The comments came in response to a new Russian Foreign Ministry report that argues the United States is in no position to lecture the world about human rights because of its own problems with social inequality, discrimination, prison overcrowding and other ills.
The 56-page report — the first to focus on the United States since the fall of communism 20 years ago — is widely seen as tit-for-tat retaliation for U.S. criticism of Russia's questionable elections and crackdown on opponents to President Vladimir Putin.
“This country is an open book, and we have plenty of nongovernment organizations of our own that make assessments about our human rights and that represent to the government what they think needs to be done,” department spokeswoman Victoria Nuland said Tuesday.
“So from that perspective, whether it's a U.S. NGO watchdog or whether it's an international watchdog, bring it on! We're an open book and we want to continue to improve our society and we don't have any concern about being open to the world for observation, etc.”
He has also criticized Obama for comments caught during a hot-mic conversation last March in which he told then-Russian President Dmitry Medvedev he would have more flexibility to address Russia's concerns with a European missile defense shield after the presidential election.

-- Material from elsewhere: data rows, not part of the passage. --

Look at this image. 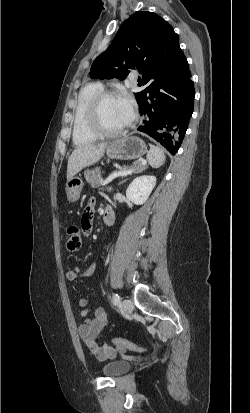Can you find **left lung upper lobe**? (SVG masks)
<instances>
[{"mask_svg": "<svg viewBox=\"0 0 250 413\" xmlns=\"http://www.w3.org/2000/svg\"><path fill=\"white\" fill-rule=\"evenodd\" d=\"M175 36L178 35L172 27L157 14L137 12L122 24L111 45L94 60L90 76L124 80L137 69L143 81L159 63L160 40Z\"/></svg>", "mask_w": 250, "mask_h": 413, "instance_id": "obj_1", "label": "left lung upper lobe"}]
</instances>
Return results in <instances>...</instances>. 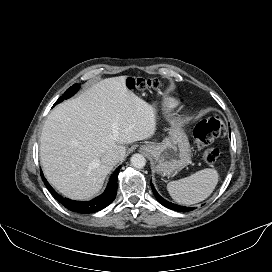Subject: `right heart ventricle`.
<instances>
[{
    "mask_svg": "<svg viewBox=\"0 0 272 272\" xmlns=\"http://www.w3.org/2000/svg\"><path fill=\"white\" fill-rule=\"evenodd\" d=\"M178 105V101L172 98H169L165 101V107L171 109Z\"/></svg>",
    "mask_w": 272,
    "mask_h": 272,
    "instance_id": "e07e8e85",
    "label": "right heart ventricle"
}]
</instances>
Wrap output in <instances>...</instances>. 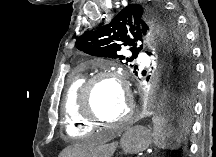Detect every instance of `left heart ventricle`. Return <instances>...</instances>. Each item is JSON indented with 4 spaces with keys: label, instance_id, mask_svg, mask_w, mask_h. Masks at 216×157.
<instances>
[{
    "label": "left heart ventricle",
    "instance_id": "obj_1",
    "mask_svg": "<svg viewBox=\"0 0 216 157\" xmlns=\"http://www.w3.org/2000/svg\"><path fill=\"white\" fill-rule=\"evenodd\" d=\"M93 107L100 118L113 122L125 113L128 103L118 85L105 81L94 88Z\"/></svg>",
    "mask_w": 216,
    "mask_h": 157
}]
</instances>
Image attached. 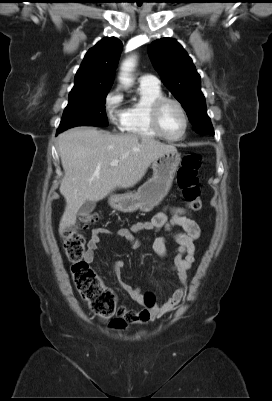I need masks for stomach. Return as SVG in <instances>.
Here are the masks:
<instances>
[{
    "mask_svg": "<svg viewBox=\"0 0 272 401\" xmlns=\"http://www.w3.org/2000/svg\"><path fill=\"white\" fill-rule=\"evenodd\" d=\"M181 161L177 151L164 153L152 162L153 176L136 192L113 194L109 197L112 208L121 212H150L168 194Z\"/></svg>",
    "mask_w": 272,
    "mask_h": 401,
    "instance_id": "obj_1",
    "label": "stomach"
}]
</instances>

“I'm not going to wear rose-colored glasses when it comes to Russia, or Mr. Putin,” Romney said during Monday's presidential debate. “And I'm certainly not going to say to him, 'I'll give you more flexibility after the election.' After the election, he'll get more backbone.”
Obama for his part has derided Romney for calling Russia America's “No. 1 geopolitical foe.”
“The 1980s are now calling to ask for their foreign policy back, because the Cold War has been over for 20 years,” he said Monday.
Still, relations with Russia continue to deteriorate.
The country recently barred the U.S. Agency for International Development from funding civil society programs in the country. Russians are also livid that U.S. lawmakers have refused to grant the country normal trade status as a fellow member of the World Trade Organization, unless it's attached to legislation targeting Russian human rights abusers.